*What needs to be done:*
Look through the data below for the line with "Всё это время" and the line with "suunsa kiinni.", then transcribe exactly from the first through the second, leaving out all pictures.

*Material provided:*
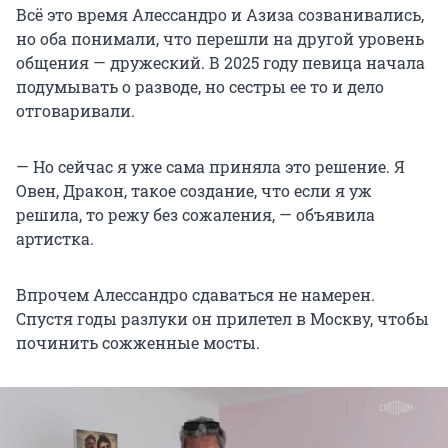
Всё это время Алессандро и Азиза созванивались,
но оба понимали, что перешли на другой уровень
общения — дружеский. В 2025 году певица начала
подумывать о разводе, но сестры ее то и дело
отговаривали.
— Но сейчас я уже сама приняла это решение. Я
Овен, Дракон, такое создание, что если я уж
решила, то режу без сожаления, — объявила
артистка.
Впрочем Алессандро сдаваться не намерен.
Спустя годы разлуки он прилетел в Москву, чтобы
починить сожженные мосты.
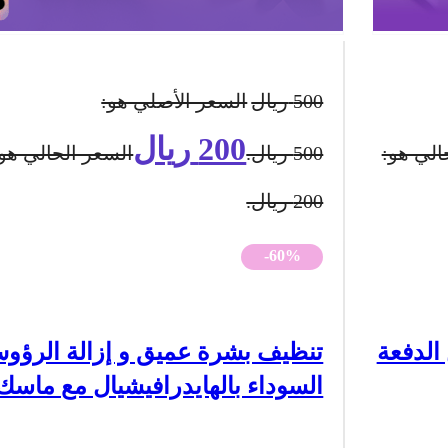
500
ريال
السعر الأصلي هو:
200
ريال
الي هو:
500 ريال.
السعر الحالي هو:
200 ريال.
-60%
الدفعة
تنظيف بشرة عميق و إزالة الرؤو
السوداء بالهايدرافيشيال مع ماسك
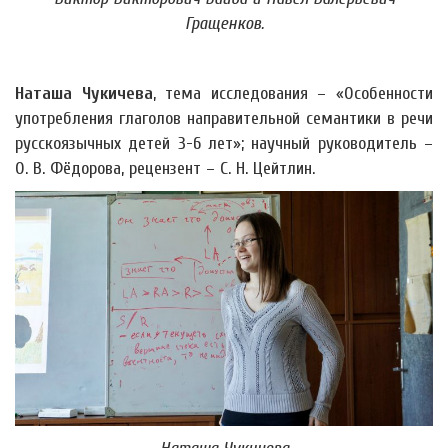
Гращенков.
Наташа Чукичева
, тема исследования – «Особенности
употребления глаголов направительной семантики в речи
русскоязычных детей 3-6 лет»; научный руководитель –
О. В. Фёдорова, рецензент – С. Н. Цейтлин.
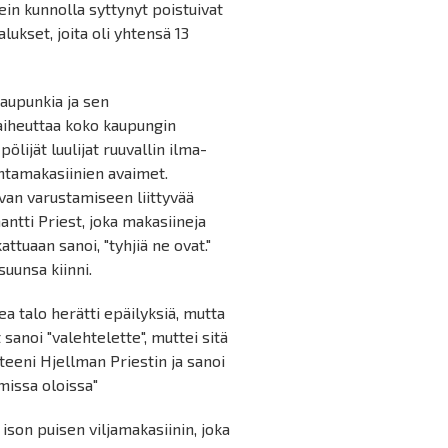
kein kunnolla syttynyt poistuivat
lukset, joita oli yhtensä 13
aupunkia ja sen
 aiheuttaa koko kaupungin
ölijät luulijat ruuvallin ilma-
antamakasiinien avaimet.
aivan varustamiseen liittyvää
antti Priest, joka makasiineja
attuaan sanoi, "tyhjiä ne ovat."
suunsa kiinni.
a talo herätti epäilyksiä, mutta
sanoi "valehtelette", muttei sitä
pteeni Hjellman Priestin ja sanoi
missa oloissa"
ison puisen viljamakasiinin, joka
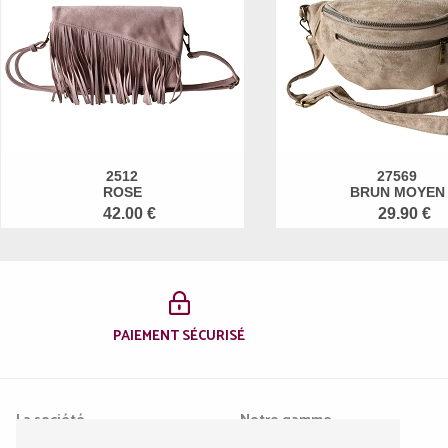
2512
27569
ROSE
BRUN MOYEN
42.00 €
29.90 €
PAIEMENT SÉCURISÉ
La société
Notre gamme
---
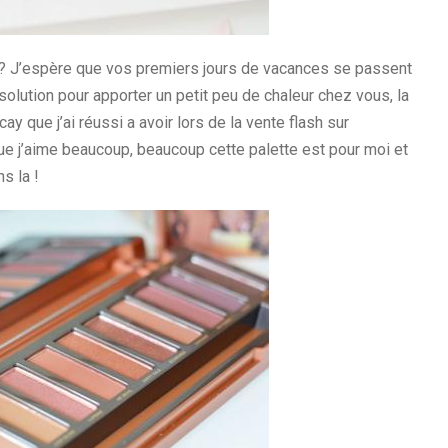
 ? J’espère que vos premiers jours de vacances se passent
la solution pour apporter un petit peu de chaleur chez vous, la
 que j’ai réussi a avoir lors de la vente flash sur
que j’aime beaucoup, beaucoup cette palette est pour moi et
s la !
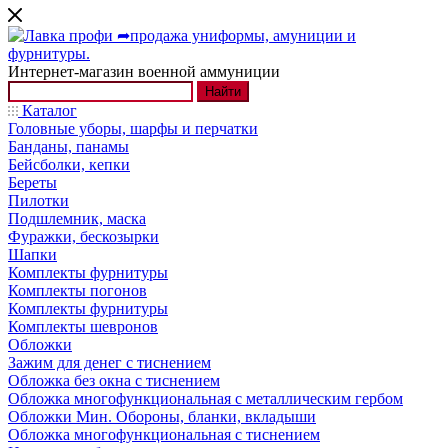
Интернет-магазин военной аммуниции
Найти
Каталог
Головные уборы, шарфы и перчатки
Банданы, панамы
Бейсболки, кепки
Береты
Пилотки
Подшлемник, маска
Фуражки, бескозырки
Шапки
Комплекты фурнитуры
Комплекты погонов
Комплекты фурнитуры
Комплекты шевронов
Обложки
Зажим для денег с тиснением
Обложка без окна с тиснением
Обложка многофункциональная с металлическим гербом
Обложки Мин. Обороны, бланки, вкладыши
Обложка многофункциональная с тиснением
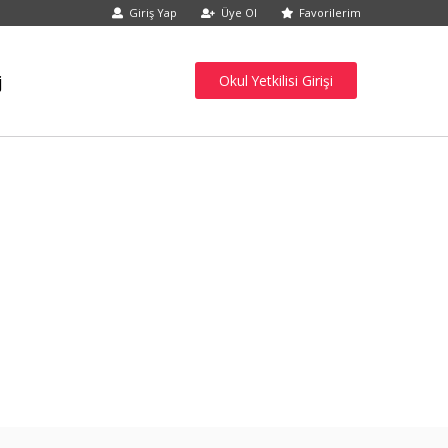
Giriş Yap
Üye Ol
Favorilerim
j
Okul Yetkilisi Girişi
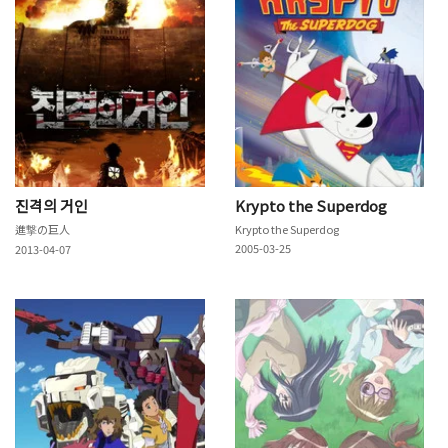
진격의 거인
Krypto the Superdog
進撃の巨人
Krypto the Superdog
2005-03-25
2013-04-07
--
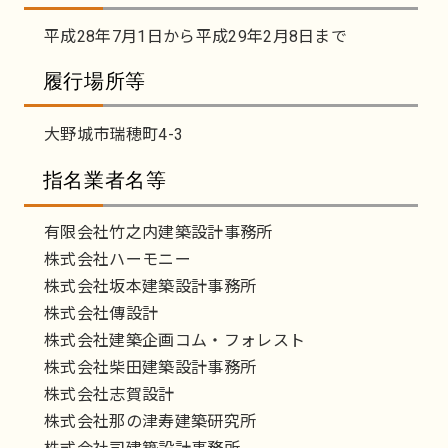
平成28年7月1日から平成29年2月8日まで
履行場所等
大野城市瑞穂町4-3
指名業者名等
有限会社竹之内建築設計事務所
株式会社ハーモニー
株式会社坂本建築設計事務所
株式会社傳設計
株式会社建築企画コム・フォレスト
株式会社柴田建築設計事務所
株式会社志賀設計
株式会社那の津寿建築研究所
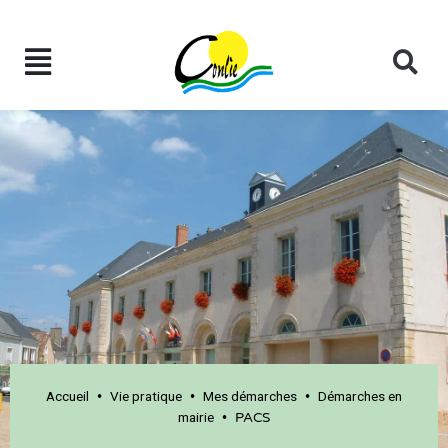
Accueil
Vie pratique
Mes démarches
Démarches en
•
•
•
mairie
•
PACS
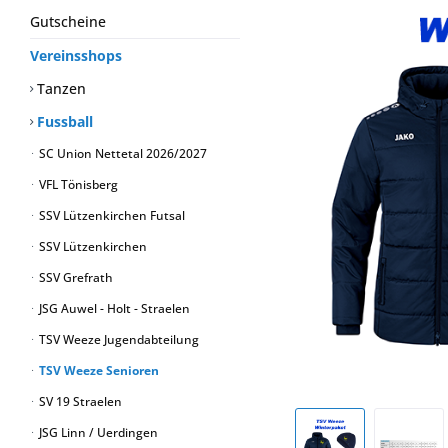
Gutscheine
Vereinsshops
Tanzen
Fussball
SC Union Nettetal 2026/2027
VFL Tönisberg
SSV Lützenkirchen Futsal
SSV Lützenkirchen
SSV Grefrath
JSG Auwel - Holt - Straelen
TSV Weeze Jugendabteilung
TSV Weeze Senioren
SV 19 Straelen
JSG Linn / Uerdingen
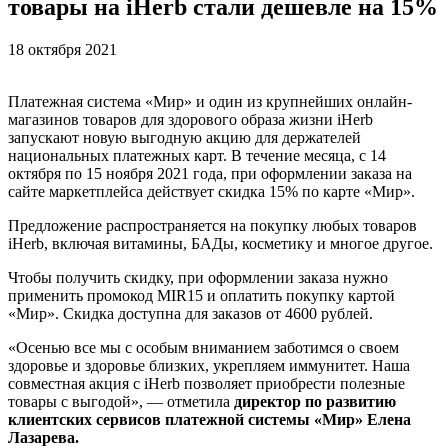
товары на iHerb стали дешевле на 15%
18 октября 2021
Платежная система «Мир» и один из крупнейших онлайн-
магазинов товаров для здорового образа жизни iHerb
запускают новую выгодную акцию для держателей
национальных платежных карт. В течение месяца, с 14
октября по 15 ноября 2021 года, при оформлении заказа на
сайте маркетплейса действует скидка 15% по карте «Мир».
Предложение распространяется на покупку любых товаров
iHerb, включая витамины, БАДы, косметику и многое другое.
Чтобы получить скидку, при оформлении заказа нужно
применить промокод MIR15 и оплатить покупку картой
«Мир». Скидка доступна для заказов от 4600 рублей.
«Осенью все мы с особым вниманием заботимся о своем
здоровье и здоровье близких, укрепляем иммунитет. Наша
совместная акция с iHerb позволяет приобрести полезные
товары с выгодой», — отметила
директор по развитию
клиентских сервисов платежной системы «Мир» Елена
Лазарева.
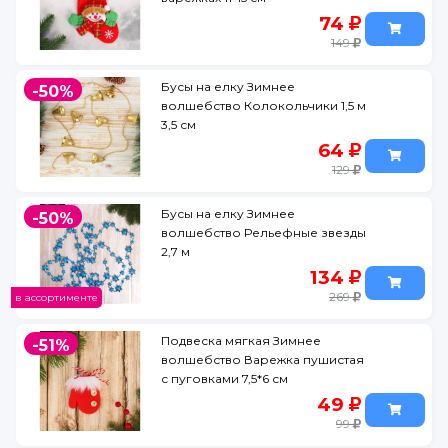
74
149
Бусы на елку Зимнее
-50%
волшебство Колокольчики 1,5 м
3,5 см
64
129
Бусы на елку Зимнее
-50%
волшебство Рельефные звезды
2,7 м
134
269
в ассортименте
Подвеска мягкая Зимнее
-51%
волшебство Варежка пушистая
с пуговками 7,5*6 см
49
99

*Solution:*
Всё это время Алессандро и Азиза созванивались,
но оба понимали, что перешли на другой уровень
общения — дружеский. В 2025 году певица начала
подумывать о разводе, но сестры ее то и дело
отговаривали.
— Но сейчас я уже сама приняла это решение. Я
Овен, Дракон, такое создание, что если я уж
решила, то режу без сожаления, — объявила
артистка.
Впрочем Алессандро сдаваться не намерен.
Спустя годы разлуки он прилетел в Москву, чтобы
починить сожженные мосты.
500
ريال
السعر الأصلي هو:
200
ريال
الي هو:
500 ريال.
السعر الحالي هو:
200 ريال.
-60%
الدفعة
تنظيف بشرة عميق و إزالة الرؤو
السوداء بالهايدرافيشيال مع ماسك
Гращенков.
Наташа Чукичева
, тема исследования – «Особенности
употребления глаголов направительной семантики в речи
русскоязычных детей 3-6 лет»; научный руководитель –
О. В. Фёдорова, рецензент – С. Н. Цейтлин.
kein kunnolla syttynyt poistuivat
lukset, joita oli yhtensä 13
aupunkia ja sen
 aiheuttaa koko kaupungin
ölijät luulijat ruuvallin ilma-
antamakasiinien avaimet.
aivan varustamiseen liittyvää
antti Priest, joka makasiineja
attuaan sanoi, "tyhjiä ne ovat."
suunsa kiinni.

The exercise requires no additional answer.